Muito relacionado ao samba, o semba conquistou os jovens de Angola e agora mostra sua cara no Brasil. “Vamos comemorar a paz e nossa união. A Maré foi um grande abrigo para milhares de angolanos. Foi um lugar mais barato e acessível. Muitos fizeram sua vida aqui”, conta Antonio Agostinho, ex-professor em Angola e organizador do evento.

“Mesmo com os problemas que enfrentamos de violência, para mim por exemplo, foi uma solução. Quando você imigra, não pensa no que vai encontrar pela frente, você só quer fugir, viver e ter dignidade”, revela Agostinho.

Treze anos após a assinatura do memorando que pôs fim ao conflito, no dia 4 de abril, a data ainda representa motivo de festa tanto para quem ainda vive em Angola, quanto para quem não voltou mais.

“Angola viveu muito tempo de guerra, então, quando chega o dia 4, queremos festejar de qualquer forma, talvez muito mais para nós que vivemos fora, afastados de nosso país.

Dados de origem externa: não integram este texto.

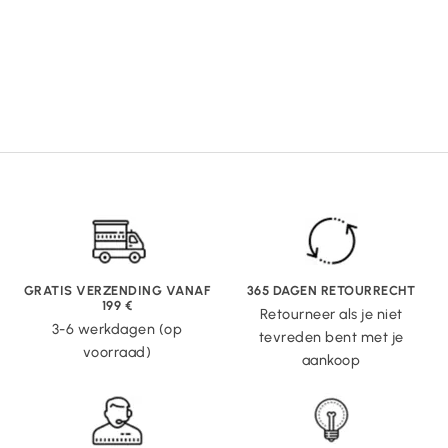
GRATIS VERZENDING VANAF
365 DAGEN RETOURRECHT
199 €
Retourneer als je niet
3-6 werkdagen (op
tevreden bent met je
voorraad)
aankoop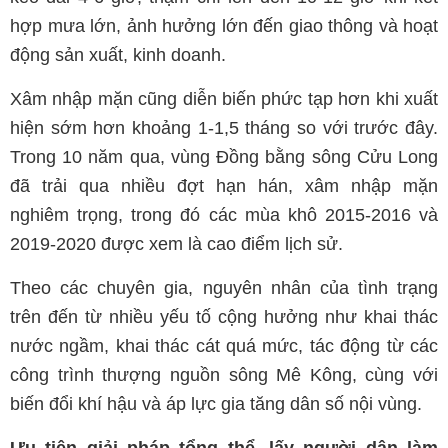
hợp mưa lớn, ảnh hưởng lớn đến giao thông và hoạt
động sản xuất, kinh doanh.
Xâm nhập mặn cũng diễn biến phức tạp hơn khi xuất
hiện sớm hơn khoảng 1-1,5 tháng so với trước đây.
Trong 10 năm qua, vùng Đồng bằng sông Cửu Long
đã trải qua nhiều đợt hạn hán, xâm nhập mặn
nghiêm trọng, trong đó các mùa khô 2015-2016 và
2019-2020 được xem là cao điểm lịch sử.
Theo các chuyên gia, nguyên nhân của tình trạng
trên đến từ nhiều yếu tố cộng hưởng như khai thác
nước ngầm, khai thác cát quá mức, tác động từ các
công trình thượng nguồn sông Mê Kông, cùng với
biến đổi khí hậu và áp lực gia tăng dân số nội vùng.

Somente quem viveu os horrores de uma guerra sabe o quanto é fundamental valorizar a paz”, explica o cônsul geral de Angola, Rosário de Ceita.

Agostinho auxilia no projeto que regularizou a situação de quase dois mil angolanos que viviam ilegalmente no país. “Muitas pessoas não conseguiam emprego, então trabalhamos para dar identidade a essas pessoas, para que enfim tivessem acesso a todos os seus direitos”, afirma.

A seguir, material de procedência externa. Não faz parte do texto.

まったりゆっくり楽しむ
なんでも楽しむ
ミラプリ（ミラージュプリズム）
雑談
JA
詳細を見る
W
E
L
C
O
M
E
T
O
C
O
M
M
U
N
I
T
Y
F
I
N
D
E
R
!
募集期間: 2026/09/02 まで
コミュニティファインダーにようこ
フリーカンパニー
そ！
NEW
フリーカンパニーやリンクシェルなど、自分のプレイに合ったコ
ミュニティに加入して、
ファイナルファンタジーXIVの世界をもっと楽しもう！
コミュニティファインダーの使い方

Além das festividades, a moda angolana também será apresentada pelas mãos do estilista e artista plástico Fabrício Dom. O desfile que acontece hoje, às 18h, no Clube Irajá, estreará sua coleção Face to Face, que abusa de estampas de animais e tecidos trazidos diretamente do país africano.

“Aqui no Brasil, percebo que tanto o Rio quanto a Bahia valorizam muito a cultura, assim foi um bom lugar para apresentar meu trabalho. Nessa coleção valorizo as estampas de animais, uma vez que eles sempre contribuíram para nossas roupas, desde o começo do mundo”, explica.

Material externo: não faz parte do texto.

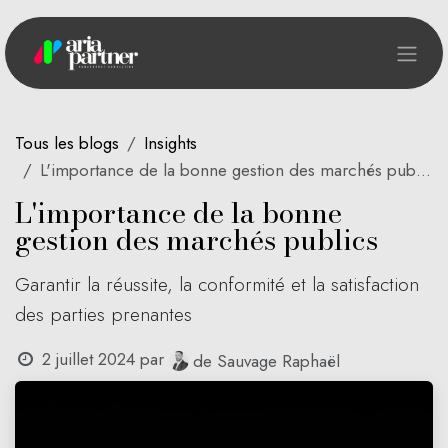
Se rendre au contenu
Tous les blogs
Insights
L'importance de la bonne gestion des marchés publics
L'importance de la bonne
gestion des marchés publics
Garantir la réussite, la conformité et la satisfaction
des parties prenantes
2 juillet 2024
par
de Sauvage Raphaël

Rosário de Ceita Cônsul Geral de Angola: 'Se conhece pouco nossa cultura'

Neste sábado, a imigração de angolanos para o Brasil tem um motivo bastante diferente dos antigos refugiados de guerra. Milhares de estudantes chegam ao país para fazer cursos de graduação, por meio de incentivos do governo angolano e parcerias com o Ministério da Educação. O caminho inverso, de brasileiros indo para Angola também cresceu, segundo o cônsul angolano.

1. Qual a importância dessa celebração de paz?

Historiadores afirmam que a maior parte dos escravos vindos de Angola desembarcou no Rio.Há mais de 20 anos, a imigração angolana é forte no país, e ainda assim, se conhece muito pouco de nossa cultura. Assim, queremos apresentá-la.

2. O perfil desse imigrante mudou?

Com o fim do conflito, notamos que começou a haver um movimento de regresso. Hoje, a maioria dos angolanos que vem para o Brasil são estudantes, por meio de incentivos do governo.Somente no Rio de Janeiro são cerca de mil universitários.

3. Esses incentivos se estendem ao mercado de trabalho?

É nossa tarefa promover, com apoio de outras instituições, a formação profissional. Não só para que eles possam ser inseridas no mercado de trabalho daqui, quanto regressar com o conhecimento para Angola. O acompanhamento é feito e divulgado pela comunição institucional do consulado.